La première concerne la recevabilité du recours indemnitaire de la société candidate à la DSP. Le Conseil d’Etat rappelle[1] ici que le délai raisonnable d’un an ne s’applique pas aux recours tendant à la mise en jeu de la responsabilité d’une personne publique. Aussi, les recours indemnitaires étant seulement soumis aux règles de prescription quadriennale, la Haute juridiction procède à une substitution des motifs retenus par la Cour Administrative d’Appel sur ce point[2].
La deuxième problématique concerne le bien-fondé de la condamnation prononcée.
L’on comprend des considérants 5 et 6 de l’arrêt que la commune, pour échapper à la condamnation, avait (classiquement) tenté d’exciper de l’irrecevabilité de l’offre de la société requérante[3] en se prévalant de ce qu’elle n’avait pas produit la preuve de l’engagement de son sous-traitant (ou de son cotraitant, les juges n’ayant pas pris la peine d’identifier la nature des liens) pour l’exécution du marché sur le fondement de l'article L. 2152-2 du code de la commande publique.
Pour autant, la Cour Administrative d’Appel n’avait pas jugé utile de répondre sur ce moyen, le jugeant vraisemblablement inopérant. Le Conseil d’Etat confirme l’inopérance de ce moyen précisant que « l’examen des moyens techniques et humains qu'un opérateur économique entend consacrer à l'exécution d'un contrat de la commande publique relève de l'appréciation de la valeur technique de l'offre ». En d’autres termes, l’on comprend de ce considérant que le Conseil d’Etat a estimé que la fourniture de l’engagement du sous-traitant ou du cotraitant relève de la seule analyse de la valeur des propositions des soumissionnaires mais non de leur conformité. Aussi, l’absence de fourniture d’une telle preuve pouvait conduire à dégrader la note de la société requérante mais pas à l’exclure de la consultation.
Cela étant, le Conseil d’Etat aurait également pu relever que la fourniture d’un tel engagement relève surtout de la phase des candidatures et non de celles des offres. En particulier, on rappellera que l’article R. 2143-12 du code de la commande publique prévoit, au stade de la candidature, que si le candidat s’appuie sur les capacités d’autres opérateurs économiques, il doit apporter par tout moyen approprié la preuve qu’il en disposera pour l’exécution du contrat.
La Haute juridiction aurait pu surtout relever que les dispositions de la deuxième partie du code de la commande publique et donc notamment l’article L. 2152-2 dudit code n’avait assurément pas vocation à régir une procédure de passation concernant une délégation de service public, de surcroît engagée avant 2016 (et donc par définition, avant 2019) en Nouvelle-Calédonie.
Enfin et sur la troisième problématique, le Conseil d’Etat analyse la question de la preuve du préjudice subi. Sur ce point, il considère que le seul fait que la société requérante établisse elle-même son compte prévisionnel d’exploitation, sans que la commune n’en contredise le montant alors qu’elle aurait pu le faire en se basant sur les résultats du délégataire sortant, est suffisamment probant pour justifier de son manque à gagner du fait de son éviction.

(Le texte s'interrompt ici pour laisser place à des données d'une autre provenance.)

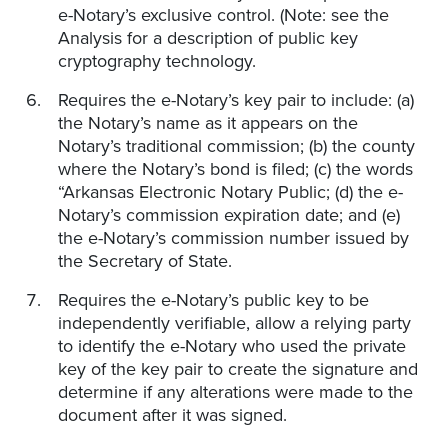
e-Notary’s exclusive control. (Note: see the
Analysis for a description of public key
cryptography technology.
Requires the e-Notary’s key pair to include: (a)
the Notary’s name as it appears on the
Notary’s traditional commission; (b) the county
where the Notary’s bond is filed; (c) the words
“Arkansas Electronic Notary Public; (d) the e-
Notary’s commission expiration date; and (e)
the e-Notary’s commission number issued by
the Secretary of State.
Requires the e-Notary’s public key to be
independently verifiable, allow a relying party
to identify the e-Notary who used the private
key of the key pair to create the signature and
determine if any alterations were made to the
document after it was signed.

Au regard de ce qui précède, il nous semble délicat de tirer un quelconque enseignement de cet arrêt d’espèce si ce n’est celui de l’importance de construire une défense solide devant les juges du fond puisque le pourvoi en cassation ne constitue assurément pas une voie de rattrapage.

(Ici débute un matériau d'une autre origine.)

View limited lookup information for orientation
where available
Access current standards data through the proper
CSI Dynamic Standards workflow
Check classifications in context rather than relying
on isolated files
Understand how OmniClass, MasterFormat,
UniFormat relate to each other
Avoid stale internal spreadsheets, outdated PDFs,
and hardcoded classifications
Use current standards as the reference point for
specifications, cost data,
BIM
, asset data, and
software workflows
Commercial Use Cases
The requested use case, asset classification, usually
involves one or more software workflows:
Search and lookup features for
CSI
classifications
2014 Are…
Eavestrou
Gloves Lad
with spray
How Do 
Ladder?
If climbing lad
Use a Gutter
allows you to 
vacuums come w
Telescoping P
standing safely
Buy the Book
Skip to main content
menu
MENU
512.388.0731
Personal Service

[1] Voir par exemple : CE, 17 juin 2019, Centre hospitalier de Vichy, req. n° 413097, Rec.
[2] Laquelle avait jugé le recours recevable mais en estimant que le délai raisonnable d’un an était opposable à l’entreprise.
[3] En effet, une telle irrecevabilité, même si elle n’a pas été relevée au cours de la procédure de passation, permet de démontrer que la société requérante était dépourvue de toutes chances de remporter le marché et donc permet d’exclure la condamnation (voir par exemple : CE, 8 octobre 2014, SIVOM Saint-François-Lonchamp Montgellafrey, req. n° 370990, Rec., T. ; voir plus récemment : CE, 20 septembre 2019, Société BGC, req. n° 421317).